To further enhance the interpretability of the models, we applied the SHAP method to reveal the contribution of different features to the model’s prediction outcomes. In the RF model, Butylamine and Methylthiobutyrate-M were the key features influencing the prediction results, with Butylamine contributing significantly to the model’s predictions and exhibiting a clear positive effect. In contrast, Propyl-propenyl disulphide and Linalool had smaller contributions to the prediction. In the NN model, Butylamine remained the dominant feature, exerting a significant positive impact on the prediction results, while Methylthiobutyrate-M contributed less. In the SVM model, Butylamine was also the most important feature, showing a clear positive effect, with Methyl pentanoate-M also contributing to the model’s predictions. Through SHAP analysis, we were able to gain deeper insights into the role of different features in each model, providing strong support for further optimization and interpretation of the models.

These five key compounds (Linalool, Propyl-propenyl disulphide, Methylthiobutyrate-M, Butylamine, Methyl pentanoate-M) are closely related to the pathological mechanisms of gallstones complicated by cholecystitis. Linalool has anti-inflammatory and antioxidant properties and may alleviate inflammation and oxidative damage in the gallbladder, reducing the irritation caused by gallstones. Propyl-propenyl disulphide, an organic sulfur compound, may inhibit the release of inflammatory mediators in the gallbladder, slowing the formation of gallstones and improving bile composition. Methylthiobutyrate-M may be involved in lipid metabolism disorders, regulating the formation of cholesterol crystals and promoting gallstone formation. Butylamine plays an important role in the immune response in cholecystitis and may exacerbate the pathological progression of inflammation by enhancing the inflammatory response. Methyl pentanoate-M, a product of lipid metabolism, may be related to gallstone formation and the metabolic disorders in cholecystitis, further driving pathological changes in the gallbladder. In summary, these compounds play a key role in the metabolic and inflammatory processes of gallstones complicated by cholecystitis, potentially promoting the development and progression of the disease through the regulation of inflammation, immune response, and lipid metabolism.

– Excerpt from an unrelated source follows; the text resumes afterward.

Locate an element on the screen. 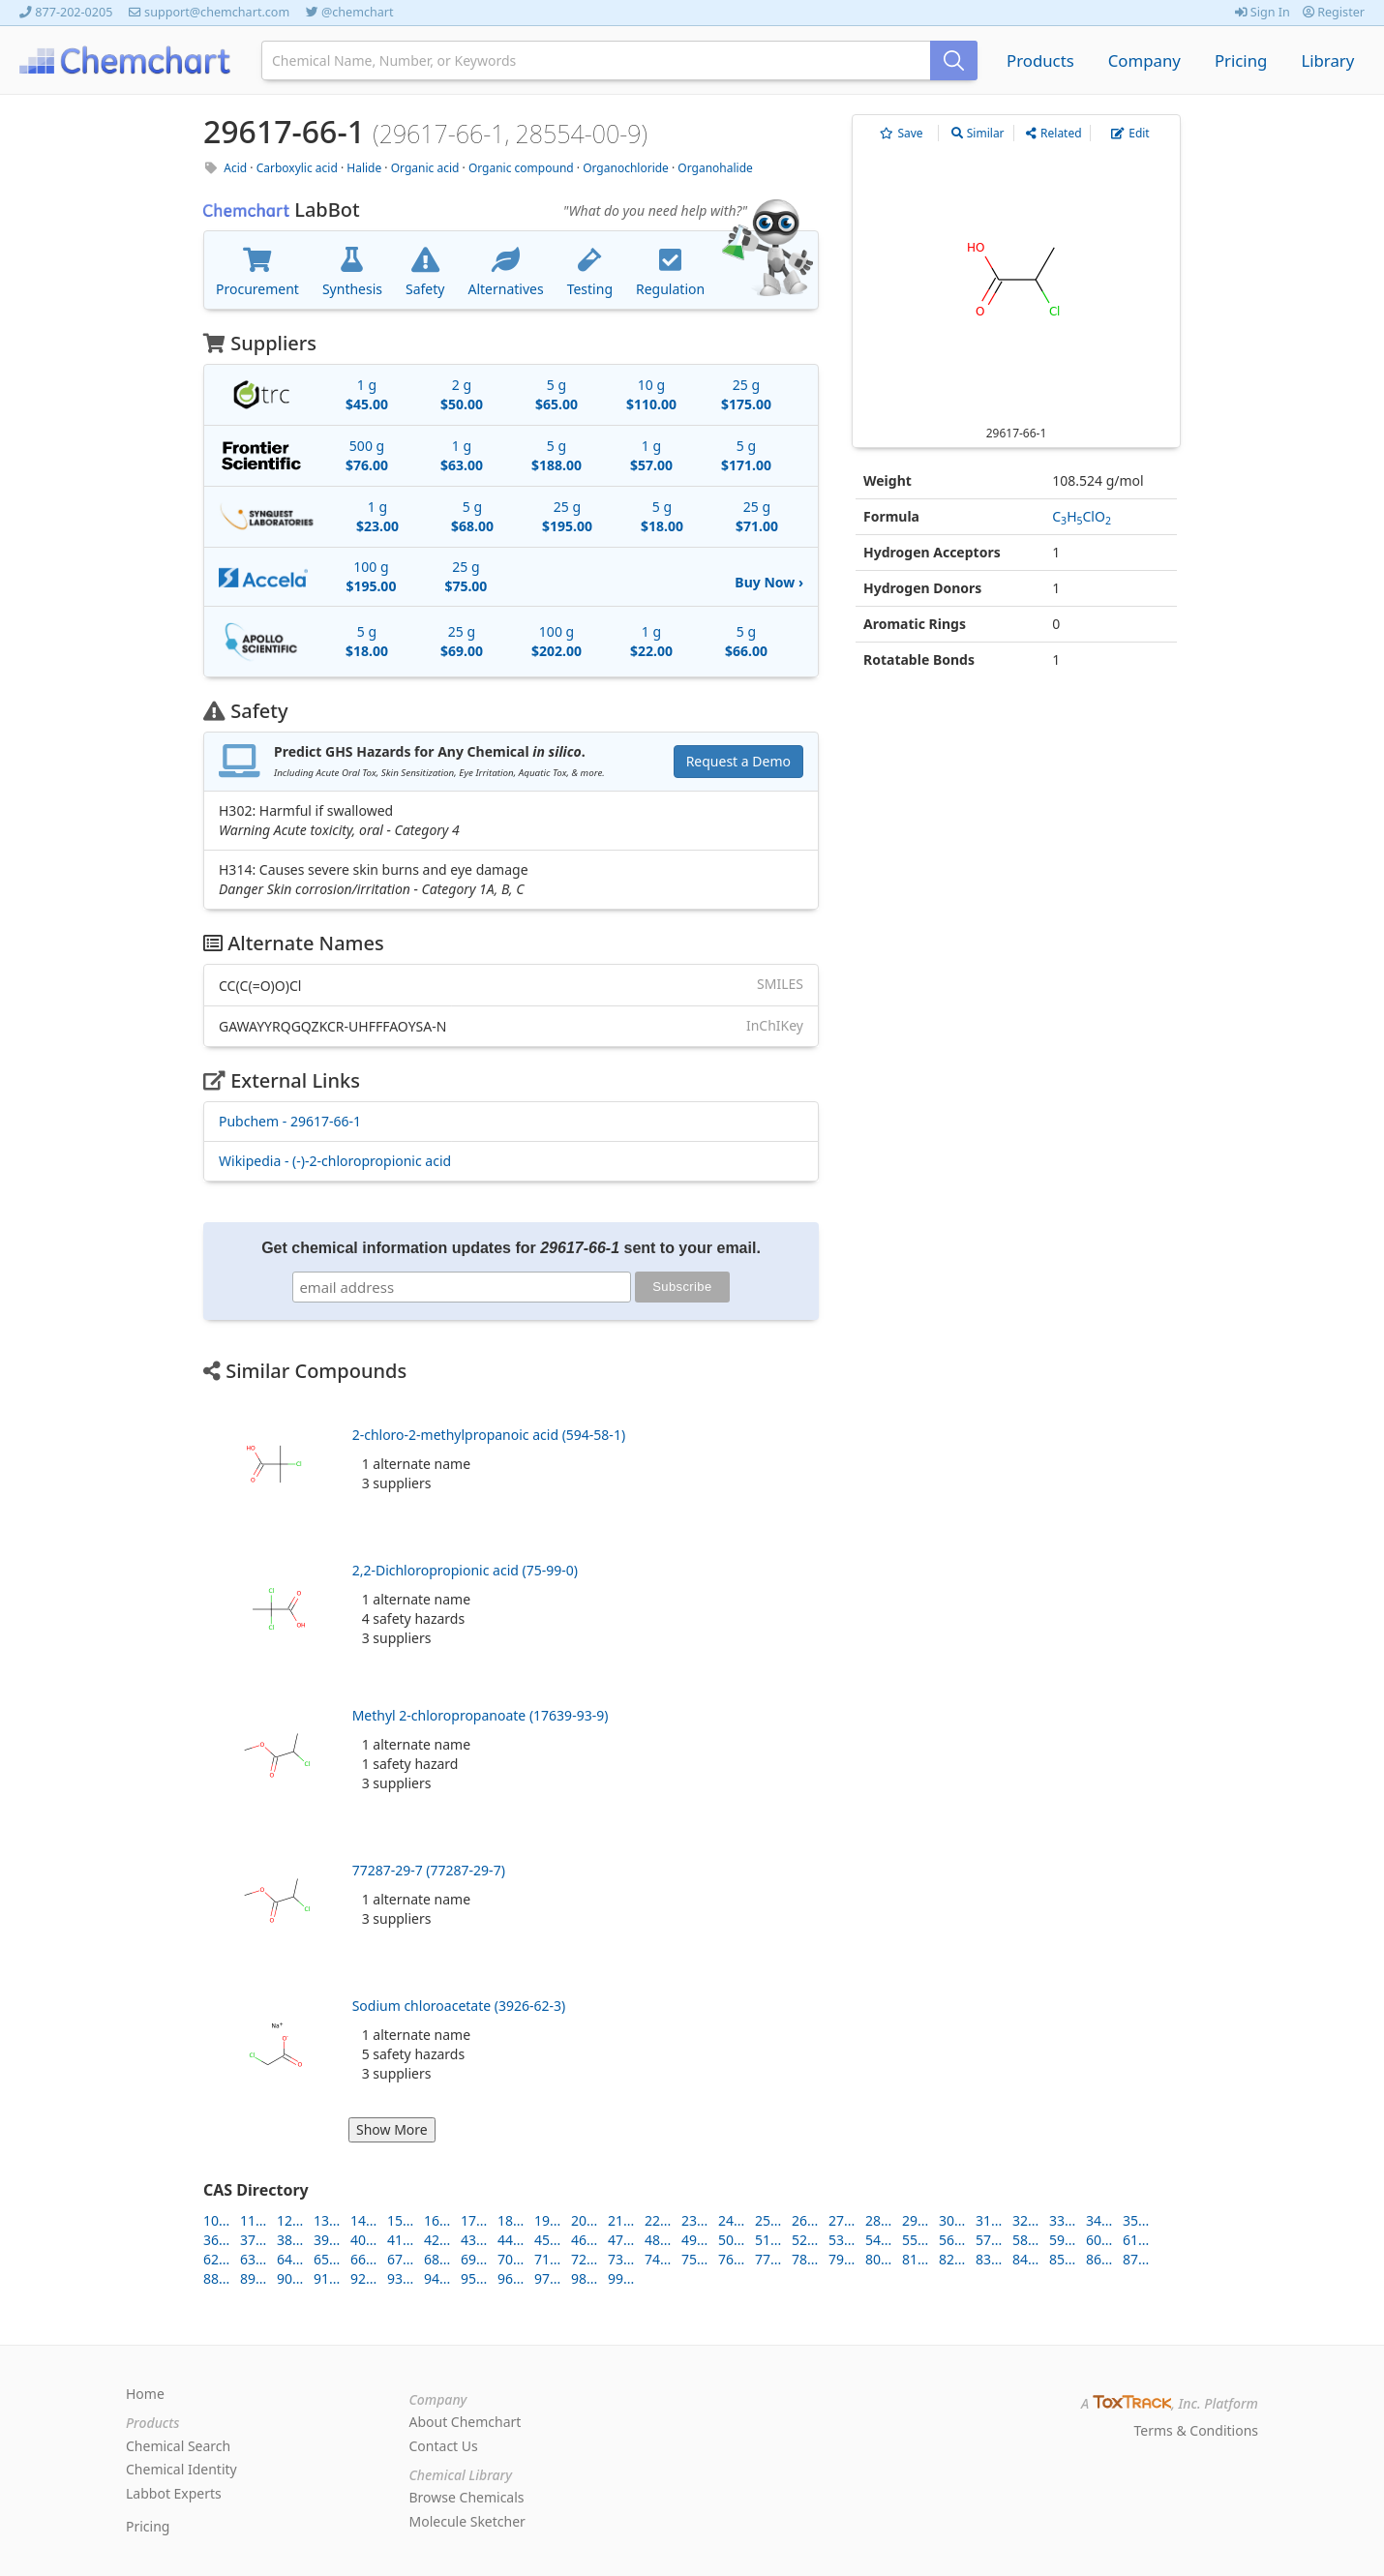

In conclusion, this study successfully explored the potential of urinary VOCs for the early diagnosis of gallstones complicated by cholecystitis using GC-IMS combined with machine learning models. The study identified significant differences in compounds such as Linalool, Propyl-propenyl disulphide, Methylthiobutyrate-M, and Butylamine between patients with gallstones complicated by cholecystitis and healthy controls. Machine learning models, including neural networks, random forests, and support vector machines, achieved high diagnostic accuracy, with the neural network model showing the best classification performance. SHAP analysis further revealed the contributions of different features to the model’s predictions, providing a deeper understanding and enhancing model interpretability.

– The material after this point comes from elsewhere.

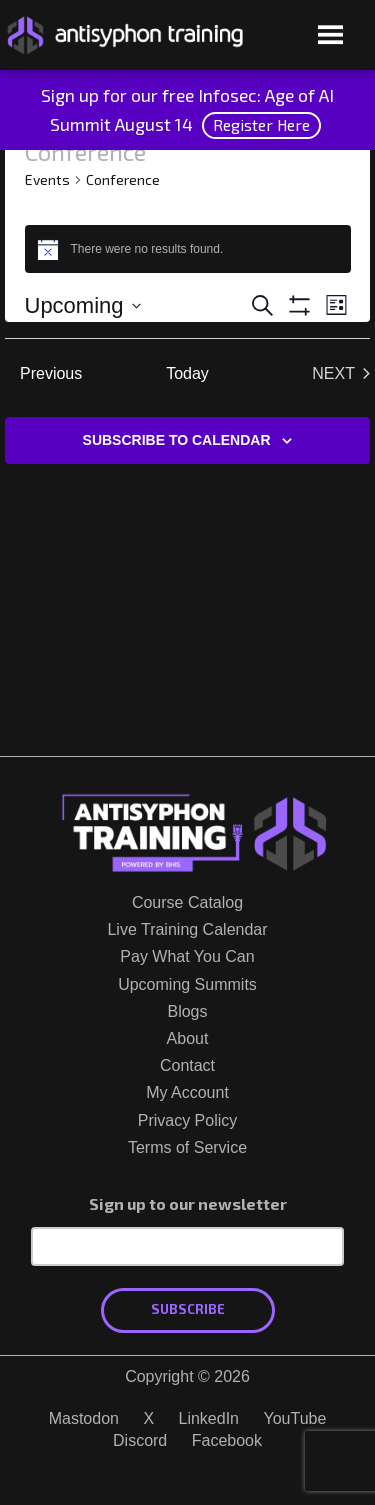 The height and width of the screenshot is (1505, 375). I want to click on LinkedIn, so click(209, 1418). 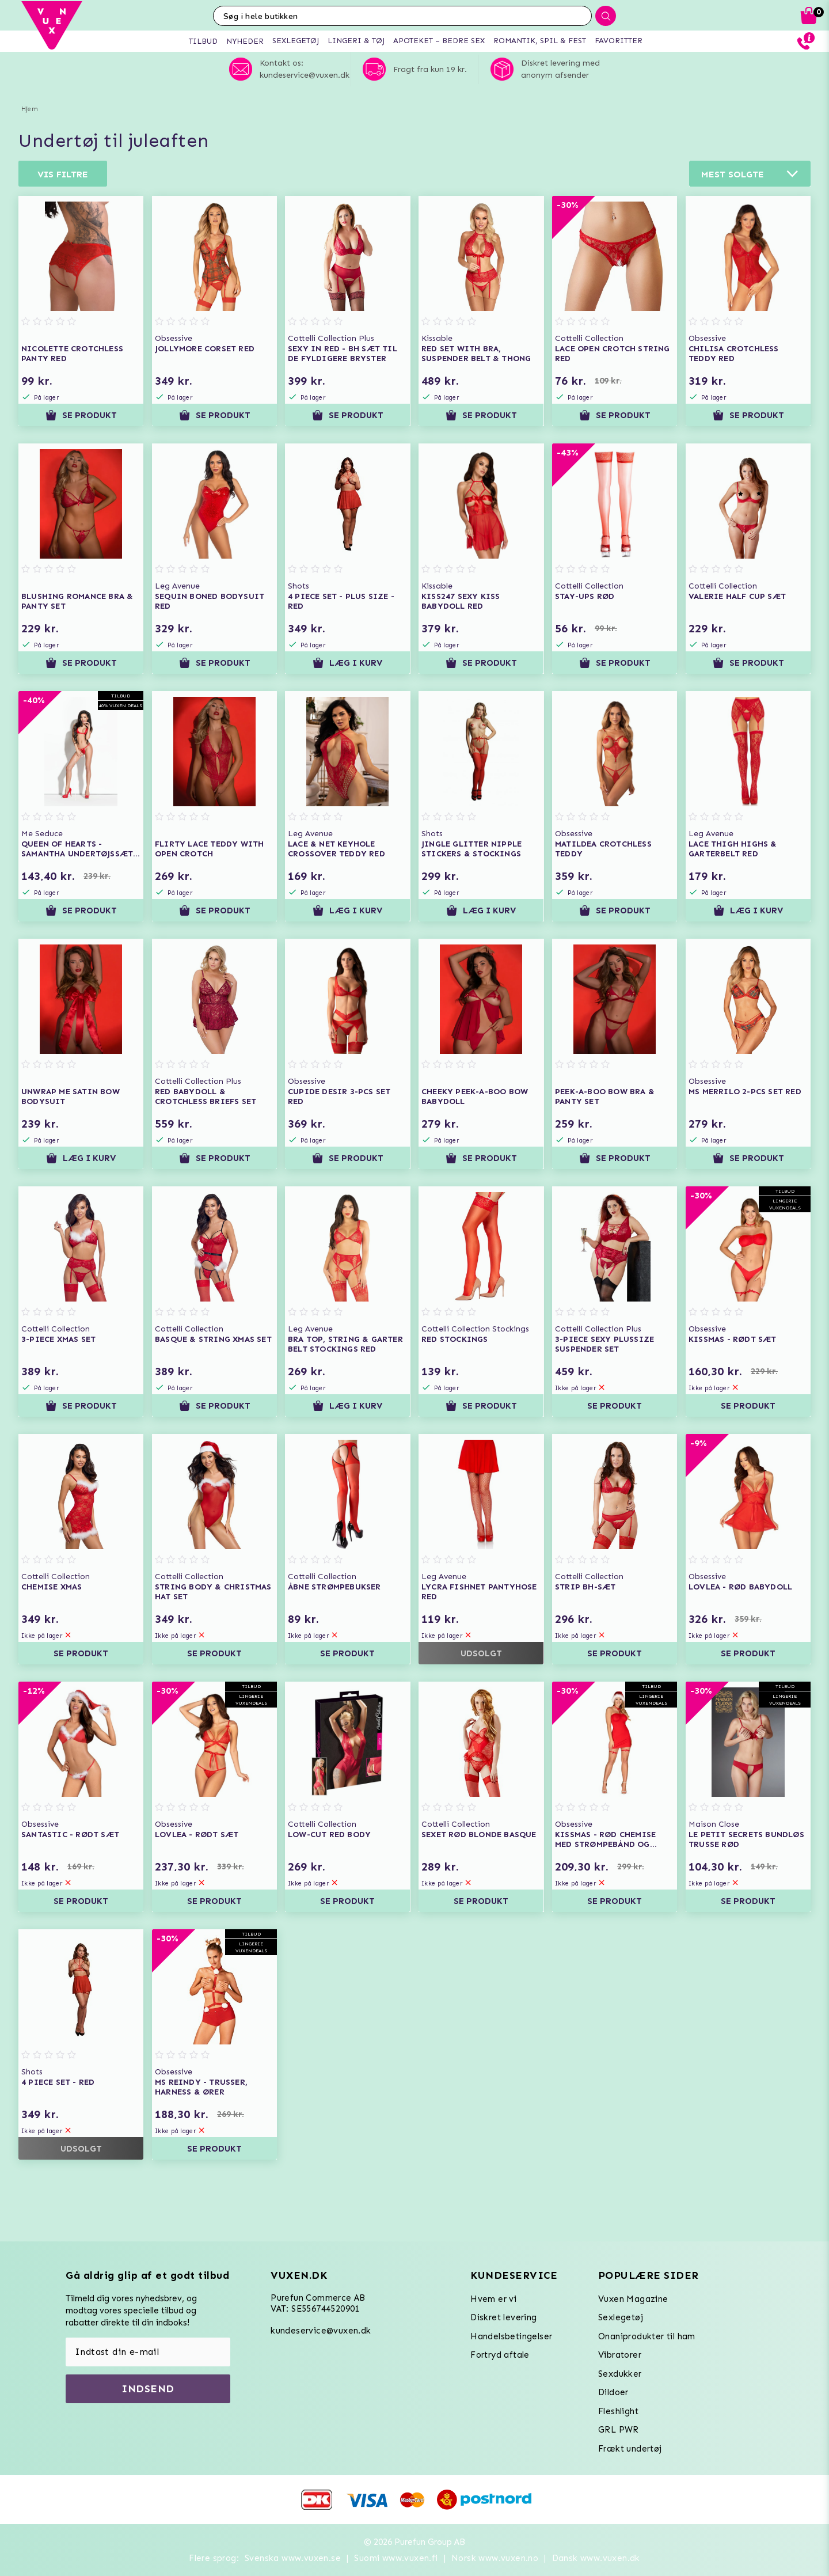 The image size is (829, 2576). I want to click on Fleshlight, so click(618, 2411).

Despite these promising preliminary results, there are limitations, including the single-center design and small sample size, which may affect the generalizability of the findings. Future studies should conduct multi-center and larger-scale validations to improve the model’s robustness and external validity. Additionally, this study did not combine VOCs with other clinical indicators or biomarkers, which offers opportunities for further optimization of the model. Overall, the use of urinary VOCs combined with GC-IMS and machine learning methods presents a promising approach for the early diagnosis of gallstones complicated by cholecystitis, with significant clinical application potential.